"I think you've got to go up. We can't keep going outwards," she said. "I have an average house and I could build another on the back and have my family there.
"I think families will live closer together in future because they will need to be more supportive - older people will need more support."
A younger resident, Lizzie Mackie, said the growth plan for the centre was a good thing.
"I think it's good to have more shops. It's limited now and I go to Sylvia Park or Botany Town Centre.
"I can imagine it will be high-rise 20 years ahead and not be bothered by it."
Amy Cayley, who has a 7-year-old son, moved three months ago from across the city at Pt Chevalier.
"We came here because it's quieter and yet we still are close to everything."
She was pleased with plans for a busway from Pakuranga across the Tamaki Estuary to a Panmure transport hub in 2015.
"I do take the bus in to the city to work because we have one car and my partner works different hours so he takes the vehicle.
"It costs $56 a week for the bus - cheaper than paying for parking."
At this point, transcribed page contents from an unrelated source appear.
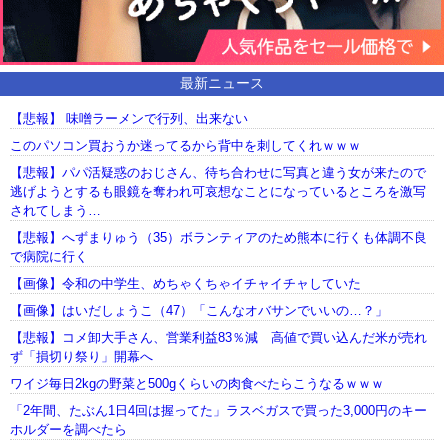
最新ニュース
【悲報】 味噌ラーメンで行列、出来ない
このパソコン買おうか迷ってるから背中を刺してくれｗｗｗ
【悲報】パパ活疑惑のおじさん、待ち合わせに写真と違う女が来たので
逃げようとするも眼鏡を奪われ可哀想なことになっているところを激写
されてしまう…
【悲報】へずまりゅう（35）ボランティアのため熊本に行くも体調不良
で病院に行く
【画像】令和の中学生、めちゃくちゃイチャイチャしていた
【画像】はいだしょうこ（47）「こんなオバサンでいいの…？」
【悲報】コメ卸大手さん、営業利益83％減 高値で買い込んだ米が売れ
ず「損切り祭り」開幕へ
ワイジ毎日2kgの野菜と500gくらいの肉食べたらこうなるｗｗｗ
「2年間、たぶん1日4回は握ってた」ラスベガスで買った3,000円のキー
ホルダーを調べたら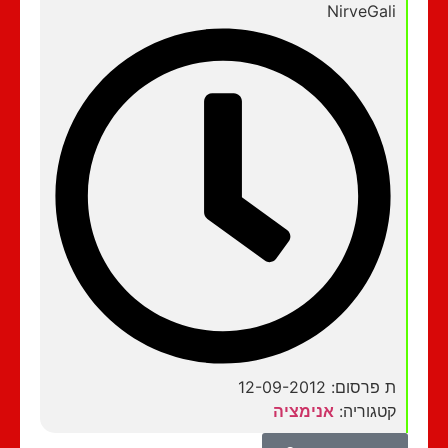
NirveGali
ת פרסום: 12-09-2012
קטגוריה:
אנימציה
An alternative was taking the commuter ferry from Half Moon Bay - a 35-minute ride.
However, rebellion lurks in the tidy suburban streets on the northern side of Pakuranga Rd, between the Panmure Bridge and St Kentigern College.
Acting on suspicion their area was to be zoned for higher density, about 80 residents met last month to form the Kentigern Residents' Association.
"It's going to affect our leafy suburb, its bird life and the environment of the uniquely large Tamaki Estuary," said association member Peter Brandley. "It's not an elitist area. It's a nice wooded area with pohutukawa lining the street and it's been like this since the 1950s.
"So, to be challenged to up sticks and be forced out, I find it abhorrent. We are going to fight it."
The association hoped to raise enough money to hire a lawyer and a town planner to guide its case through the public comment period.
Another resident, who asked not to be named, said: "This area is not what I would say should be high-density. We bought here 15 years ago because it backs on to St Kentigern and it is nice and quiet.
"We don't want to face all that development."
Howick Local Board member Shirley Warren smiled at the thought of eight-storey buildings in the town centre.
She said the site, which Westfield last year sold for $81 million, used to be called Cabbage Tree Swamp.
"It will mean expensive foundations to put high-rise buildings in a swamp."